To qualify for the WASP program, women already had to be pilots with at least 500 hours of cockpit time. A total of 1,074 women completed the intensive training, designed to teach them to fly “the Army Way,” says Carol Cain, vice president of the National WASP WWII Museum at Avenger Field.
“In addition to being an elite corps from the standpoint of skills, ability and experience, the WASP were guinea pigs,” Cain says. “No program like this had ever been tried before. The future of women in military aviation hung on how the women performed professionally and conducted themselves morally and socially.

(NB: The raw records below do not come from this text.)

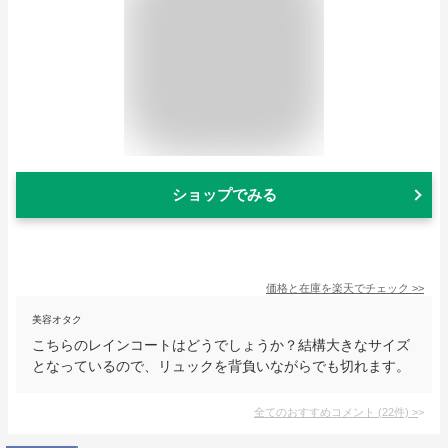
ショップでみる
価格と在庫を
楽天
でチェック
>>
美容オタク
こちらのレインコートはどうでしょうか？結構大きなサイズ
となっているので、リュックを背負いながらでも切れます。
全てのおすすめコメント
(
22
件)
>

The objectives of the program were to relieve male pilots for combat, determine if women could serve as military pilots and decrease the air force’s total demand on manpower pools.”
WASP were deployed to 126 bases all over the United States, and helped turn the tide in favor of America and its Allies. “Of the 77 types of planes in the Army Air Force arsenal, at one time or another, a WASP flew each type of these aircraft,” Cain says.
Thirty-eight WASP died in the line of duty.
“Today there are 36 surviving WASP, ranging in age from 96 to 103,” Cain says.
Cain will present a program about the WASP contribution to the war effort, and about the WASP museum, at 8 p.m. Friday, Sept. 6, 2019, in the Jet Air, Inc. hangar at Galesburg Municipal Airport.
All programs and seminars during Fly-In week are open to the public without charge.